Being a colledge student with a limited budget. I'm making a DIY hood. I was wondering what's a better reflector, white paint or aluminum.

Thanks guys in advance.


----------



## imported_bellisb925 (Jul 2, 2004)

Definitely aluminum. You can get some polishing agent from home depot that will make it look like a mirror. If you are in N. California, there is a place that sells a 2ft square piece for @ 10$ already polished.


----------



## imported_baj (Aug 5, 2004)

bellisb925, do you know what the polishing agent is specifically, a name or a description? I would like to consider replacing the mylar reflector I rigged up with polished aluminium.thanks.


----------



## Lazaro (Jul 22, 2004)

Wow that's cool. I guess going further, how can you make the aluminum applied smoothly? I keep getting it crincled up or does that matter.


----------



## imported_bellisb925 (Jul 2, 2004)

I will have to get back to you on the polishing stuff. My friend did it for his DIY hood on his reef tank. I know there is three steps of polishes and it takes a lot of elbow grease or a powerful drill with buffer.


----------



## imported_bellisb925 (Jul 2, 2004)

It is called Mothers aluminum polish. It is a one step polish that is best applied with a vibrating sander with cloth. It seems that it is mostly available through auto stores.

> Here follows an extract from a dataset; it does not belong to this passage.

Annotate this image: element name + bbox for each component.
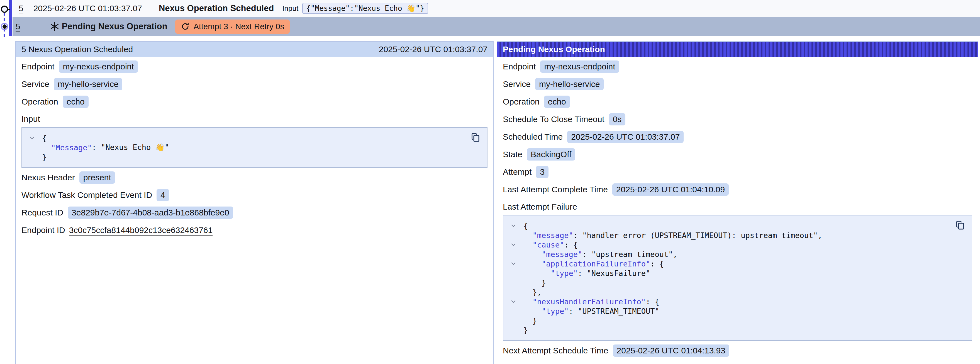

Lazaro, are you talking about tin foil? What I am talking about is an actual sheet of aluminum around 1/32 of an inch thick. You can buy it at home depot. I think the call it aluminum roof flashing.


----------



## imported_29gallonsteve (Jun 26, 2003)

I just recently tested Mother's polish (bought from Pep-boys auto store) on a piece of aluminum flashing (home depot). I used a Dremel tool with one of the polishing pads...brought a brushed aluminum finish to a polished reflector surface in a a matter of 10 minutes for a 4x6 piece of metal. It was mirror-like! I could have shaved and brushed my hair (not that there is much left of that) in the reflection I got with this polished aluminum... 

Since I had the dremel and Mothers is only a couple of bucks...(aluminum being 7.00 for a 14x120" sheet)...

Cheapola...!!!

Thanks,
Steve


----------



## imported_baj (Aug 5, 2004)

Hi-Ho, off to Home Depot i go.......


----------



## Lazaro (Jul 22, 2004)

Okay this opened up a can of worms. =) Is there a web sight that shows how to install thick aluminum to your hood via glue or screws?


----------



## imported_bellisb925 (Jul 2, 2004)

It is not that thick Lazaro. You can bend it pretty easily by hand. As far at attaching it, I am sure you could use some small wood screws. You could possibly check outahsupply for any tips on that sort of thing.


----------



## imported_29gallonsteve (Jun 26, 2003)

Stainless wood screws are what I used to install to the wood canopy. 

If you are referring to the plastic hood, I used sockets that had a metal "hook" piece. I used a bracket and the existing "screw holes" that are in the hood (after you remove the white guts and reflector). Just used the screws that fit in those holes originally...

Thanks,
Steve


----------